Se le veía contento. La piel de su rostro exhibía un tono rosáceo por efecto del sol de otoño.

– ¿Has tenido pesadillas esta noche?

La pregunta de la monja hizo mudar la expresión de Daniel, que se puso muy serio y empezó a toser. Las toses ásperas e interminables se habían convertido en algo habitual desde el incendio. Cuando cesaron por fin, Daniel no contestó, y la mano con la que en todo momento había estado abrazando a su querida maceta, se cerró con más fuerza en torno a ella.

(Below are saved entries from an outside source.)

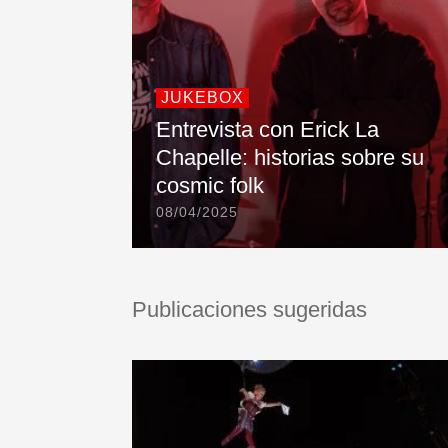
JUKEBOX
Entrevista con Erick La
Chapelle: historias sobre su
cosmic folk
08/04/2025
Publicaciones sugeridas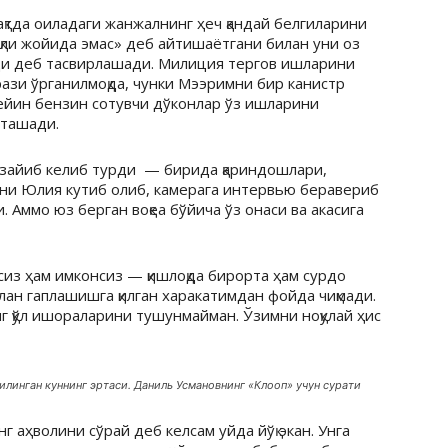
ақтда оиладаги жанжалнинг ҳеч қандай белгиларини
қли жойида эмас» деб айтишаётгани билан уни оз
ди деб тасвирлашади. Милиция тергов ишларини
рази ўрганилмоқда, чунки Мээримни бир канистр
кейин бензин сотувчи дўконлар ўз ишларини
лташади.
узайиб келиб турди — бирида қариндошлари,
ни Юлия кутиб олиб, камерага интервью беравериб
. Аммо юз берган воқеа бўйича ўз онаси ва акасига
из ҳам имконсиз — қишлоқда бирорта ҳам сурдо
лан гаплашишга қилган харакатимдан фойда чиқмади.
 қўл ишораларини тушунмайман. Ўзимни ноқулай ҳис
қилинган куннинг эртаси. Даниль Усмановнинг «Клооп» учун сурати
нг аҳволини сўрай деб келсам уйда йўқ экан. Унга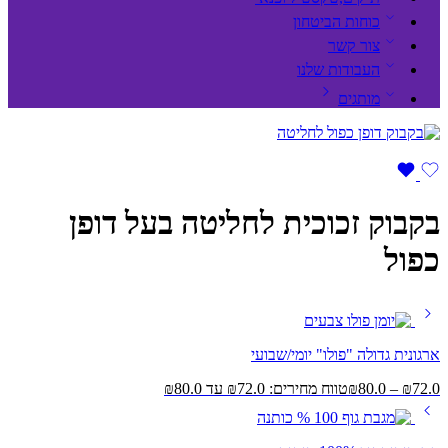
כוחות הביטחון
צור קשר
העבודות שלנו
מותגים
בקבוק זכוכית לחליטה בעל דופן
כפול
ארגונית גדולה "פולו" יומי/שבועי
72.0
₪
–
80.0
₪
טווח מחירים: ⁦₪72.0⁩ עד ⁦₪80.0⁩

– ¿Quieres que riegue un poco tu planta?

Esta vez fue Audrey quien preguntó. Ni un millón de litros de agua mezclados con el mejor abono del mundo serían capaces de resucitar aquel palo muerto. Estaba segura de ello. Pero a Daniel se le iluminaron de nuevo los ojos al oír la proposición.

– Sí. Mi rosa… necesita agua.

– Ah, ¿así que es una rosa…?

– Os dejo -susurró la monja, al ver que Audrey había empezado ya a hacer su trabajo.

– Es la rosa más… bonita… del mundo.

– Claro que sí. Me llamo Audrey. Tú eres Daniel, ¿verdad?

– Sí. Mi rosa necesita… agua.

Audrey miró a su alrededor. Sabía que por allí cerca había una manguera con la que se regaba el jardín.

– Te gustan mucho las flores, ¿no es cierto? ¿Hay flores en tus sueños, Daniel?

El jardinero se puso de nuevo muy serio. Audrey pensaba que tampoco iba a contestar esta vez, pero entonces el dijo:

– Ya no… Están todas muertas.

Capítulo 5

Francia, dos años atrás.

– Tantas veces he deseado borrar esas imágenes que quedaron impresas en mi mente… Pero nunca me ha sido posible. Cada noche me visitan.

El padre Albert Cloister había llegado esa misma tarde a la Ciudad de la Luz, la capital de Francia, en busca de un testimonio importante para su investigación. Ahora, con su grabadora digital en marcha, empezaba a recoger las palabras de una anciana señora, perteneciente a la alta sociedad parisina, que por fin había aceptado la entrevista. Sólo sus hondas convicciones religiosas lo hicieron posible. Cuando se sufre una tragedia, lo último que se desea es revivirla por medio del recuerdo.